For the most part, I eschew medicine of any kind for this kind of dramatic head cold, preferring to make it on my own through the Valley of the Mucous without the crutch of pharmaceuticals, but this time I was lured into the drug world by some dark, shadowy influences in my life (a certain friend kept yelling "Take a pill!" every time I sneezed) and the innate desire to breath. I took a couple of tiny, red, expired Sudafeds last night just before I went to bed. It did help with the congestion in a strange, just-out-of-the-swimming-pool-after-five-hours kind of way, but each time I turned my head on the pillow, tiny squirrels inside my head rushed to the upturned ear and began working on the ear drum as though it was the dial to a safe they were frantic to open.
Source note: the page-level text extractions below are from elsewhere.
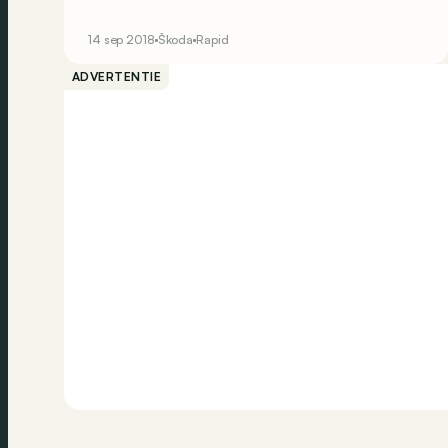
krijgt een andere naam. Op die manier wil Skoda
hem duidelijker profileren.
14 sep 2018
Škoda
Rapid
ADVERTENTIE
The clicking continued throughout the night. Perhaps they were sure the fabled golden walnut was just there for the taking.
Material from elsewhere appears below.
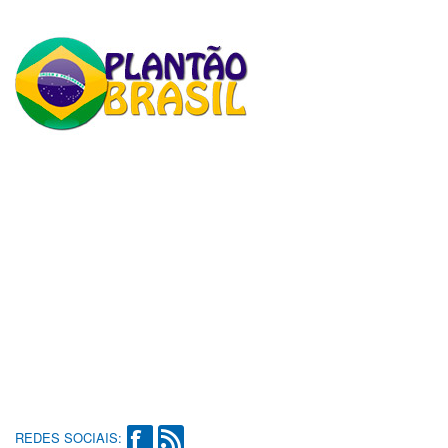
REDES SOCIAIS:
Anyway, it was in this Sudafed-induced haze last night that I thought of posting the Collared Lizard for you all today. My regular readers know that that Collared Lizard means a Sing-Along Betty is coming up and are probably already rabid to know today's song. It's a short one today sung to the tune of "Nobody Knows the Trouble I've Seen."
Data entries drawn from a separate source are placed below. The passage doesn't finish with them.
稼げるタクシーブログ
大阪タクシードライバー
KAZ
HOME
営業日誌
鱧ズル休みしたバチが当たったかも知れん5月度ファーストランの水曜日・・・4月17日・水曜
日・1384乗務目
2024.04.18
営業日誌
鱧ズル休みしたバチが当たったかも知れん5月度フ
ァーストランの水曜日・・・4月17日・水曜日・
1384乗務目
Nobody Nose The Kleenex I've Used
Nobody Nose the The Tissues
Nobody Nose What's In Those Red Pills
That Gave me so Many Issues.

Monday, November 24, 2008

My Big Day Out

Knowing my penchant for bottles and cans, and my humming bird-like thirst for the thick red nectar for glamour and excitement, my friend Ellen came over today and carted me to "Bottle Village" in Simi Valley. It's a place created by a woman named Grandma Prisbrey who started making structures out of bottles and other items from the dump to house her collection of 17,000 pencils.

Oh, she lived a tragic life, my people. She married a 52 year-old at the age of fifteen and then had seven children, most while homesteading in North Dakota. Finally, she left her husband, took her children and headed to California. Unfortunately, all but one of her children died while she was alive. Depending on the information you read, there are a couple of theories about why she started Bottle Village. One theory is that she needed a way to work with the incredible grief of losing so many children to death and so she threw her broken heart and soul into creating art out of broken, discarded items that would help her express this unspeakable pain. Another theory is that she started the first wall to help block out the stench and dirt of the turkey farm next door. I prefer the tragic romance of the first theory but totally understand the practicality of the second.

She used just about anything she found in the dump or around town to create walls and walkways. Look down and there are more than few guns and scissors embedded in the walkways alongside ashtrays and dishware. Look up and there are random doll heads strung about. She also often dyed her white cats with different colors just for fun. In other words, she was just the kind of person with whom I would have loved to have spent time.

Unfortunately, Grandma Prisbrey died in 1988 and the structures, which were not cared for in any formal way, were damaged in the 1994 Northridge Earthquake. The city of Simi Valley which likes to think of itself as a Modern Day Pretty People Family with its Ronald Reagan Museum and Super Sleek New Mall is not quite sure what to do with this awkward crazy, loony aunt. People from out of town keep showing up to visit and they seem to love her!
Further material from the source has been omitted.